14/11/20

Tem qualquer coisa

 

agosto 2020


  Tem qualquer coisa de arenoso e de amargo e de salino a pele que beijamos pela primeira vez. Qualquer coisa de moreno e turvo, um sarro que corresponde talvez à nossa culpa. Porque o primeiro toque significa uma cedência, uma desmoralização, o desmantelar do enxame de injunções paternas acerca do amor e do sexo, do medo e do desprezo infiltrados entre homens e mulheres, propagados de pais para filha, de modo que a primeira vez que tocamos um corpo desejado abatemos com grandes e assustados golpes os pequenos, secos, insinuantes insectos que toda a vida nos sopraram ao ouvido.

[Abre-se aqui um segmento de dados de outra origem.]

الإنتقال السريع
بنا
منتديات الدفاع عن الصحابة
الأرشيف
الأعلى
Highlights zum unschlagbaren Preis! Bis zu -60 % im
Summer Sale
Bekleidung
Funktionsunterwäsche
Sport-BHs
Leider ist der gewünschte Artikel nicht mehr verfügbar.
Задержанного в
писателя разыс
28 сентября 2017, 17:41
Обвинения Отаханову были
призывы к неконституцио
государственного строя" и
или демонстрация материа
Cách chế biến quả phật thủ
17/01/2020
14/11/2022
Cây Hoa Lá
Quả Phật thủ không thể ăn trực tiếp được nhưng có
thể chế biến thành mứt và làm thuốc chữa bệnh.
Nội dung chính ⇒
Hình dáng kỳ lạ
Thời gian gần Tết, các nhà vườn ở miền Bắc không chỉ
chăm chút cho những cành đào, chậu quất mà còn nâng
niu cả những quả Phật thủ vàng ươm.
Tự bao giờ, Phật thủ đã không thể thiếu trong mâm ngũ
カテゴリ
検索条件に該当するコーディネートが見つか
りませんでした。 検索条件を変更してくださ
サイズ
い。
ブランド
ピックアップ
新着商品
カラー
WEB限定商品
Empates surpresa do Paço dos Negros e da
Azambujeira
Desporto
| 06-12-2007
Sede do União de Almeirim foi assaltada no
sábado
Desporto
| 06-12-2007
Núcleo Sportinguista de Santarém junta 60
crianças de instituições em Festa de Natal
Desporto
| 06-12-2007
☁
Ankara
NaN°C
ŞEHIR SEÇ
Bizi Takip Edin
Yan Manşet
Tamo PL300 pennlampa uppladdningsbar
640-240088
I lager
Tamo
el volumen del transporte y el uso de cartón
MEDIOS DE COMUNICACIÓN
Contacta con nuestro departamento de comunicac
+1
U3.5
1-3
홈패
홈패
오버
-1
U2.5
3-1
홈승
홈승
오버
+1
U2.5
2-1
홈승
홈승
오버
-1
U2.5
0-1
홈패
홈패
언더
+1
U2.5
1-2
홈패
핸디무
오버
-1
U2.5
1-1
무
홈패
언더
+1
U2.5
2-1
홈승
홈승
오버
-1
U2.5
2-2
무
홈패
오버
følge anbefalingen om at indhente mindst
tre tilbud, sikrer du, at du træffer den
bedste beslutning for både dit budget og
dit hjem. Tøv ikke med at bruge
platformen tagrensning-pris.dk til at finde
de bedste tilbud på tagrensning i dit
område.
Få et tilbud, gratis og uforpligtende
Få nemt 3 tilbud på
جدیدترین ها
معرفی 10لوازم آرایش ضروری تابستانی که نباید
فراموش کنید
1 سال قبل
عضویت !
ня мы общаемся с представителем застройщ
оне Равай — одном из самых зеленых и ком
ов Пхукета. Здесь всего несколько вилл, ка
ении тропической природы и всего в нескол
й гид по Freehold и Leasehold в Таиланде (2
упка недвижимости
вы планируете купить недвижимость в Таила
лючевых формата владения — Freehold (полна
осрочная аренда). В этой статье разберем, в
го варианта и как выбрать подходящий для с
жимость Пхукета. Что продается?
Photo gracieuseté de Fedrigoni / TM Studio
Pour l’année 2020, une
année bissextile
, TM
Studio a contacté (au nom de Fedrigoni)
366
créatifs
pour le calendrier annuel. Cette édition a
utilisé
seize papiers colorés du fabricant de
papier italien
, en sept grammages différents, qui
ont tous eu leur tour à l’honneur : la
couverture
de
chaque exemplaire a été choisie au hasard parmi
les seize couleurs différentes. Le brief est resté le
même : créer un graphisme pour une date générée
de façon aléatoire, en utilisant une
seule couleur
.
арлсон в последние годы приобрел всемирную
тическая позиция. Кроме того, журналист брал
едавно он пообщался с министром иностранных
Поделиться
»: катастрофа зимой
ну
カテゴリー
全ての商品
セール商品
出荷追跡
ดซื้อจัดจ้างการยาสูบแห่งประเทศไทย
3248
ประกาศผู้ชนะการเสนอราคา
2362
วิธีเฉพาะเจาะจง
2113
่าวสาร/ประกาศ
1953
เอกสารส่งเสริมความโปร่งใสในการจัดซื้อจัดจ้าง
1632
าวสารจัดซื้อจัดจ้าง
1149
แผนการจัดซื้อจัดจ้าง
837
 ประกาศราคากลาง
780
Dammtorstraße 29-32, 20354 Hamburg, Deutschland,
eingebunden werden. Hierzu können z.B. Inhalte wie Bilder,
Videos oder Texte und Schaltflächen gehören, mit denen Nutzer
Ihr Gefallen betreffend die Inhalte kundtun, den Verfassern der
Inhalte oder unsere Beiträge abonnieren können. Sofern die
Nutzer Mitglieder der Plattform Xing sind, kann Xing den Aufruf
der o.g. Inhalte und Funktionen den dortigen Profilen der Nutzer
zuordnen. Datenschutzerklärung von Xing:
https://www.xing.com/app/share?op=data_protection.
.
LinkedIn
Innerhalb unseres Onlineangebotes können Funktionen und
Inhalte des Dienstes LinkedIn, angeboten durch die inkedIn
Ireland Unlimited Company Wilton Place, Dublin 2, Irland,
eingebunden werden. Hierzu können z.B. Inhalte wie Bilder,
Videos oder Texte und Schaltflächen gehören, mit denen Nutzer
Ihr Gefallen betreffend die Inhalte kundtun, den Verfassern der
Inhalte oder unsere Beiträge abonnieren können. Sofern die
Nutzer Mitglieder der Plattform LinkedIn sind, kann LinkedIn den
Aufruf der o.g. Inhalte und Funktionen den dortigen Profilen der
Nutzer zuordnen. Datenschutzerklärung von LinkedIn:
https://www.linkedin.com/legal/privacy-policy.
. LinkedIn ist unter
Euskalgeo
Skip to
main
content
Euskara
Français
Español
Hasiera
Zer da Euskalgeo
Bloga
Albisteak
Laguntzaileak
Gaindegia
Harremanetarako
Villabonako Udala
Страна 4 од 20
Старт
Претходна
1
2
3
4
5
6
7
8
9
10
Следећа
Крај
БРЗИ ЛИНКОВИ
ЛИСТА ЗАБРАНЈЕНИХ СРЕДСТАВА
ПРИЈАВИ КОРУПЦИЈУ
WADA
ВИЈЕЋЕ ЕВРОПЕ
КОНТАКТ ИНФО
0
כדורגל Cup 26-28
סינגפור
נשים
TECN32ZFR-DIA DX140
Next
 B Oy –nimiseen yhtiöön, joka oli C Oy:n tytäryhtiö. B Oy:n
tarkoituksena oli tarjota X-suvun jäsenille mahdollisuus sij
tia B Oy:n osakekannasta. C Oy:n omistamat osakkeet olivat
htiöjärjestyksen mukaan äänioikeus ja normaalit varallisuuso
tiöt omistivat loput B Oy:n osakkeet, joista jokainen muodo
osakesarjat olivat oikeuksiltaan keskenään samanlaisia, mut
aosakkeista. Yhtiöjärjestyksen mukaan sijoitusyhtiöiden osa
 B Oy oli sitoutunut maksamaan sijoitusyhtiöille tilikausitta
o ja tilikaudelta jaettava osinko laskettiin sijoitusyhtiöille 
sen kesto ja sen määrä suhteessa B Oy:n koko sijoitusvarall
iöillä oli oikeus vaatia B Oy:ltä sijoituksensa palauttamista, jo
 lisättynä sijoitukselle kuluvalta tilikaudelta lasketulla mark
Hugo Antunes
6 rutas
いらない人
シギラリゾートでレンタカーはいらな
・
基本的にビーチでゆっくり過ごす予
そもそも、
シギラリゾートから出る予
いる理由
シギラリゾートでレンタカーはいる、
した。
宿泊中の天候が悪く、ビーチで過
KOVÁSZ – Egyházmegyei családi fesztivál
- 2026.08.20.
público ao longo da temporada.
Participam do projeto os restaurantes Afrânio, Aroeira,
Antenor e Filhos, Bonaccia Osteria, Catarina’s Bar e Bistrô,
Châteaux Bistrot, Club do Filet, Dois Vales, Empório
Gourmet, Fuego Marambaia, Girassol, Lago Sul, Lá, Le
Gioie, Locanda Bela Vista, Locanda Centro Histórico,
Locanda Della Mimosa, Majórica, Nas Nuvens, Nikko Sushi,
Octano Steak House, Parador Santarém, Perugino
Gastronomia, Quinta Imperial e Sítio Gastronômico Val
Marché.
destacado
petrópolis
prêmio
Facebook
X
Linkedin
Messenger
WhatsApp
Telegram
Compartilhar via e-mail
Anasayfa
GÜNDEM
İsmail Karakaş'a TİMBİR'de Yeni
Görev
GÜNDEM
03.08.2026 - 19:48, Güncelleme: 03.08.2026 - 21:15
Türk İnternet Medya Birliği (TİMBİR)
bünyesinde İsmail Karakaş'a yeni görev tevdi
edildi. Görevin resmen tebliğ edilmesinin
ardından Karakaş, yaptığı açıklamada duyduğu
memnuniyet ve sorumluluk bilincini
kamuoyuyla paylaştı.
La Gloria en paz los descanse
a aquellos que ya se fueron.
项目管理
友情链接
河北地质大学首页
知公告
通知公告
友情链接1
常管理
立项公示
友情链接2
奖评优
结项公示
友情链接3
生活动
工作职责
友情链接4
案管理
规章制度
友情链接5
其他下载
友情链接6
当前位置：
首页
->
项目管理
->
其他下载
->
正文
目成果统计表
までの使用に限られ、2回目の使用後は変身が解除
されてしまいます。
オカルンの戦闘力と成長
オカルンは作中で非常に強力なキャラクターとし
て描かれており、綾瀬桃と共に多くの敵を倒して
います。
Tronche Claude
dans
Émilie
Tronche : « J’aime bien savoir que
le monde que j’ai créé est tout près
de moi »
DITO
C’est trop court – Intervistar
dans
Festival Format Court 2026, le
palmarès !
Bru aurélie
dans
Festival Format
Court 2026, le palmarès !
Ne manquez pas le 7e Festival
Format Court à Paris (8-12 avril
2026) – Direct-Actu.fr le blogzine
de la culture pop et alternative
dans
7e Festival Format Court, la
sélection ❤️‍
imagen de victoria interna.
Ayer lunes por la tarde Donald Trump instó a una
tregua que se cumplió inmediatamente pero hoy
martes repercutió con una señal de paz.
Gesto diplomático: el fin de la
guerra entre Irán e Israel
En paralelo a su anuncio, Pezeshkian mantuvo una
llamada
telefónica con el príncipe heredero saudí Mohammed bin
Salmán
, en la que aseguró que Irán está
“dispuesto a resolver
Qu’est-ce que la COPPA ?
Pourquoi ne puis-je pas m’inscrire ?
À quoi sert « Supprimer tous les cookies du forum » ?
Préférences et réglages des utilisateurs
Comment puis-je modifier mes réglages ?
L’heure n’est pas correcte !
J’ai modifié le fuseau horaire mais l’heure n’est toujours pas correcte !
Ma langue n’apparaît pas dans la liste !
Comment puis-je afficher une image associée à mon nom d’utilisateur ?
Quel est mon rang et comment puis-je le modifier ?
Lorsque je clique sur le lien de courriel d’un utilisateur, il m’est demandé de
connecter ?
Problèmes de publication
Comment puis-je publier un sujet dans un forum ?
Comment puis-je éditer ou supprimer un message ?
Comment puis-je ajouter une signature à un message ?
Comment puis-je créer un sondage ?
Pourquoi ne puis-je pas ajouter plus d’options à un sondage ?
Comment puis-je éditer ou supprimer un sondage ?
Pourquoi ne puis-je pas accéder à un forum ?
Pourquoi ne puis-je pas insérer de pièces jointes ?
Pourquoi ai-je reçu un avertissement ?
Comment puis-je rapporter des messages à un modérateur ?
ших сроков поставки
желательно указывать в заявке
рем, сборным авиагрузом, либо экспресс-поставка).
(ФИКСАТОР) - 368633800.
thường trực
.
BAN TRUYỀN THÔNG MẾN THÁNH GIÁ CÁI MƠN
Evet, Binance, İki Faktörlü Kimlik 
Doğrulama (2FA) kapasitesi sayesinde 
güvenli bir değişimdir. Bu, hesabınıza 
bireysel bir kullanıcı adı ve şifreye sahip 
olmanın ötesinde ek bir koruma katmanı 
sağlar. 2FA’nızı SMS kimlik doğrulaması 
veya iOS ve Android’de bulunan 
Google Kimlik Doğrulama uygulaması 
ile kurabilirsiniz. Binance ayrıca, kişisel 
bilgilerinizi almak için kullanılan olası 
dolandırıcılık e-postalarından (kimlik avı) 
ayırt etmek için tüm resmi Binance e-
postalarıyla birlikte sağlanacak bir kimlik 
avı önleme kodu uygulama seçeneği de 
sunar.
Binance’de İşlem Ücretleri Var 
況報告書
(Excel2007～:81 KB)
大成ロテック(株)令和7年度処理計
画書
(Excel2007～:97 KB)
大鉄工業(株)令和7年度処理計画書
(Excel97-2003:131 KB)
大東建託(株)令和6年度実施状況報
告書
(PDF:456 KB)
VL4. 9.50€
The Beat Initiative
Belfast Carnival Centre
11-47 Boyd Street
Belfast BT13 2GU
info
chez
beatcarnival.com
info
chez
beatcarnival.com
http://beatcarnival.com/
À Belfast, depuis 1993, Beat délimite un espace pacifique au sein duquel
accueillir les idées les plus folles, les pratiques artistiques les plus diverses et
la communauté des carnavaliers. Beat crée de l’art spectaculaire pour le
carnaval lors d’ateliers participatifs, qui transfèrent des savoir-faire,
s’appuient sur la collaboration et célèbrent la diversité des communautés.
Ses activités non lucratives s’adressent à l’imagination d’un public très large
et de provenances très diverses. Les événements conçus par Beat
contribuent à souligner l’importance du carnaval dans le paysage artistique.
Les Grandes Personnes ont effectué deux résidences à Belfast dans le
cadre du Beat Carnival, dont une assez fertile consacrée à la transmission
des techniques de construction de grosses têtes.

   Tem qualquer coisa de selva e de sujo essa pele pela primeira vez provada, terra em nome da qual deixamos ruir os nossos preconceitos, pela qual acedemos a fazer uma viagem incerta, uma guerra sobrenatural, pela posse da qual, em suma, aceitamos ficar órfãos. Abandonamo-nos tanto mais ao sebo desse excesso, ao prazer lento do pudor eviscerado, quanto difere do mel familiar, tecido boca a boca, límpido. Insípido de tão doce, já não nos consola.